Hong Kong leader expects proposals to provide 1 million homes in next 30 years

Hong Kong faces a shortfall of 3,000 hectares of land for housing, economic and recreational developments over the next three decades, Carrie Lam reveals.

Hong Kong’s leader predicts her policy proposals will provide more than 1 million homes in the next three decades, but has only pledged to build 5,000 more temporary flats in the next few years, shrugging off “quick fixes” to ease the city’s housing crunch.

Chief Executive Carrie Lam Cheng Yuet-ngor revealed in her policy address on Wednesday that Hong Kong faced a shortfall of 3,000 hectares of land for housing, economic and recreational developments over the next three decades to 2048, much higher than an initial estimate of 1,200 hectares in a long-delayed review of a planning study.

But she indicated in her speech that the administration had already identified about 4,100 hectares from major projects – including Lantau Tomorrow Vision, a massive reclamation scheme in waters east of Lantau Island, and parts of a proposed “Northern Metropolis” – over the 30 years.

Land will be reclaimed off Lantau for a mega project.


“The solution to address the housing problems of people in Hong Kong more thoroughly rests not on ‘quick fixes’ to deal with the current situation, but rather on the determination to sustain land supply,” Lam said.
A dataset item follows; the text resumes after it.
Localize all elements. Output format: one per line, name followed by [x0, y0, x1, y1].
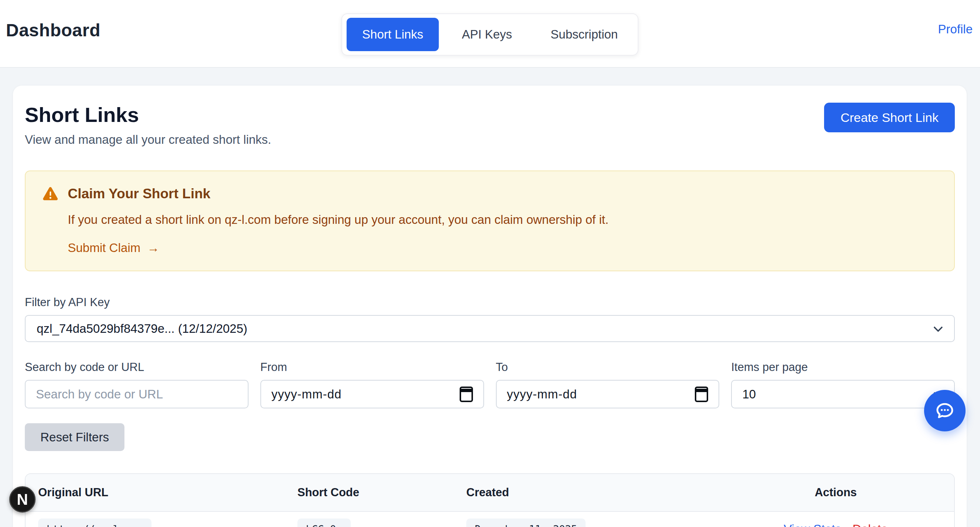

During a question and answer session after her address, the chief executive estimated her blueprint could produce up to 1.1 million homes by 2047, two years ahead of the target set by Xia Baolong, director of the cabinet-level Hong Kong and Macau Affairs Office, for the city to eradicate substandard living. She said the figure was more than 30 per cent of the existing number of homes in Hong Kong.

She proposed building a Northern Metropolis near the border with mainland China which could provide up to 926,000 flats, more than 40 per cent of which had already been planned in some new developments in Yuen Long and North districts in the New Territories.

Lam said her estimation had included only projects on public land, not privately owned plots, meaning there could be more supply.

Her call to increase the overall supply of transitional housing to 20,000 homes – up from the current 15,000 target – in the next few years would be the quickest relief measure for low-income groups. But no detailed timeline was given for the additional 5,000 flats, which will mostly be built in Tuen Mun, Yuen Long and Kwu Tung in the New Territories.

Some other major measures include reviewing the development potential of 300 hectares of green belt by the middle of next year, relaxing the rules for villagers to sell their ancestral land, redeveloping ageing public estates and making private redevelopment easier by easing the requirements on acquiring flats.

Lam said her administration had already identified about 350 hectares of land to build 330,000 public housing flats for the next 10 years, adding another 170 hectares would be secured in the coming decade that would provide 100,000 private homes.

Pro-establishment lawmaker Vincent Cheng Wing-shun, of the Democratic Alliance for the Betterment and Progress of Hong Kong, said Lam’s proposal on transitional housing was “insufficient and too conservative”.

He also said authorities had not done enough to address the average waiting time for public housing, which had climbed to 5.8 years, the longest in more than two decades.

“Most of the people living in subdivided flats are asking the same question: when can they move into public housing? … Today there was no comment on what the government can do to reduce the wait to three years,” Cheng said.

Stewart Leung Chi-kin, chairman of the Real Estate Developers Association, said the proposed development was positive, but noted that it was a long-term land supply solution and “could not address short-term needs”.